Ainsi, pour certains, la séparation d’avec un être cher – enfant,
conjoint ou parent – peut conduire à de réels traumatismes
psychologiques. Plusieurs personnes ont déclaré avoir dû consulter un
psychiatre, et / ou consommer des tranquillisants afin de tenter de
surmonter l’épreuve, le cas le plus fréquent étant celui de femmes
vivant difficilement la perte de leur conjoint.
“ Il
était à l’hôpital depuis deux mois sans manger, attaché sur son lit
sans parler, et moi j’espérais toujours qu’il rentre à la maison ”
(mari décédé).
“ Evidement
elle n’était plus comme avant, à 97 ans on ne peut pas être comme à
90, mais ça a été un choc pour moi horrible... La veille je l’avais vue
presque normale, ça a été un choc affreux ; je l’ai très très
mal pris, on s’y attend toujours, mais on ne pense jamais que ça vous
arrive à vous, on croit toujours que c’est les autres... ”
(mère décédée).
“ On
n'est pas préparé, ça arrive pile sur la tête comme un coup de massue, même
si vous vous y attendez, parce que quand une personne est âgée, ça doit
bien arriver un jour, mais non je ne voulais pas y penser ”
(mère décédée).
“ C’est
la séparation, c’est un vide, c’est un malaise, c’est tout. C’est
une souffrance énorme et on se demande pendant longtemps si on va guérir.

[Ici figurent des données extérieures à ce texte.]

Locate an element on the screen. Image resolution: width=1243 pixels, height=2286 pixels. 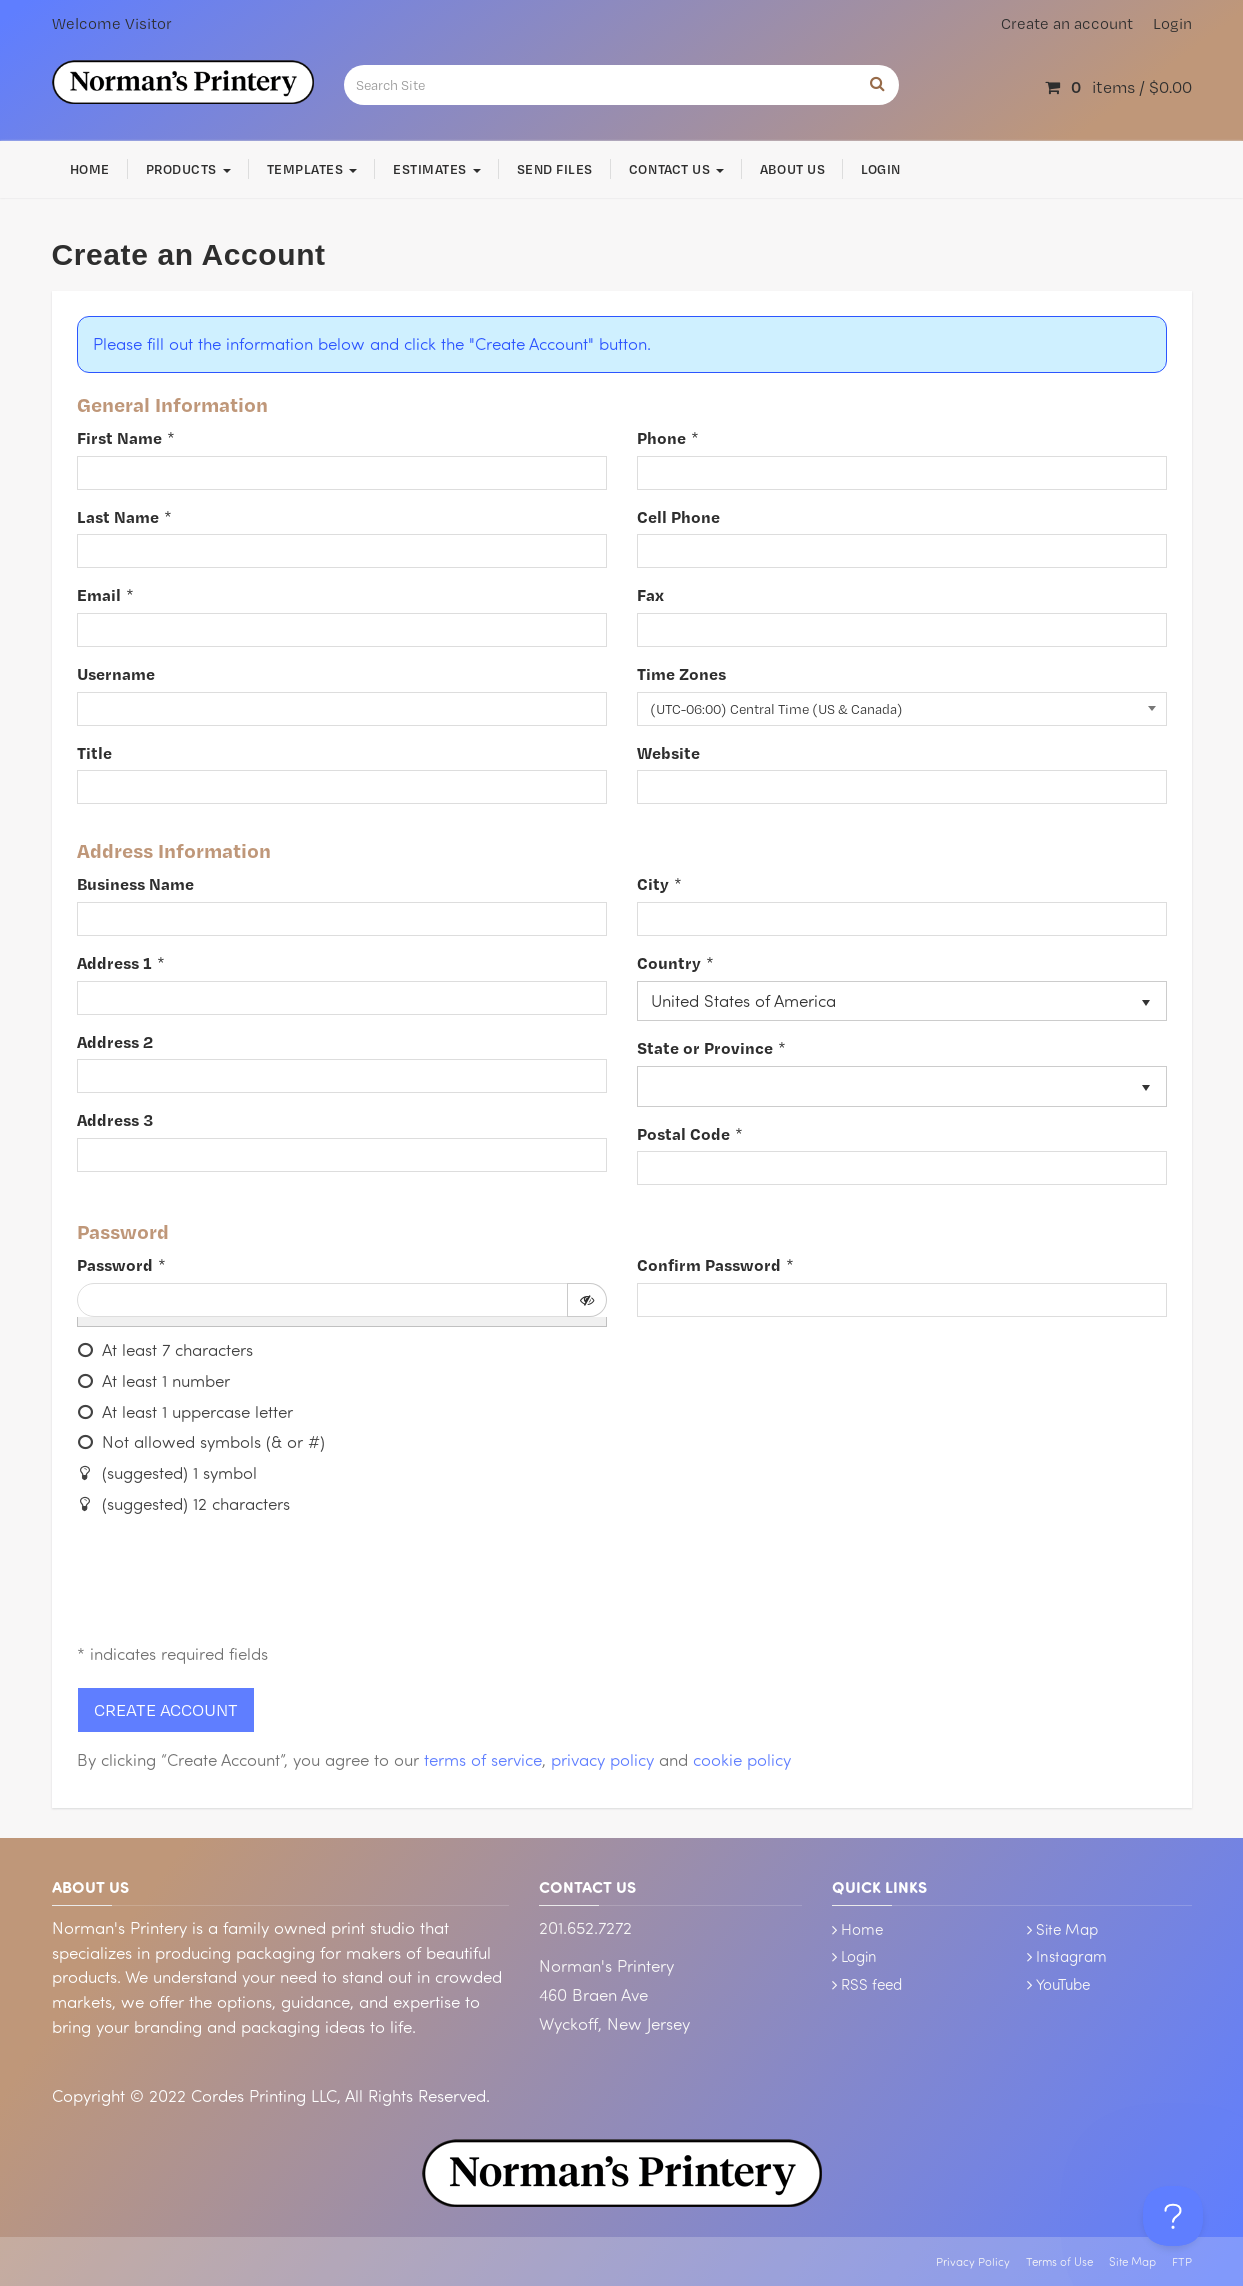 Title is located at coordinates (94, 752).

Aujourd’hui ça va mieux (3 ans après) mais il y a des jours où ça ne
va pas. C’est le temps qui efface un peu ”
(mari décédé).
La mort des parents peut également être mal vécue, dans le sens où elle
renvoie à son propre vieillissement, comme si l’on avait franchi une étape
qui nous rapproche inéluctablement de notre propre mort.
" J’ai
des photos de maman et de temps en temps je lui dis : tu m’as laissé
tomber... Oui parce que finalement quand on perd ses parents, après il
n’y a plus personne avant nous... ”.
La perte d’un enfant peut quant à elle renvoyer à un
sentiment d’injustice, les personnes éprouvant alors un sentiment de révolte
à l’encontre de la mort. Celle-ci n’entre plus dans un cadre “ naturel ”,
n’est plus interprétée comme un aboutissement somme toute “ normal ”
de la vie, mais bien comme un scandale.
“ Ce
n’est pas juste... A cet âge-là, on n’a pas le droit de mourir ”.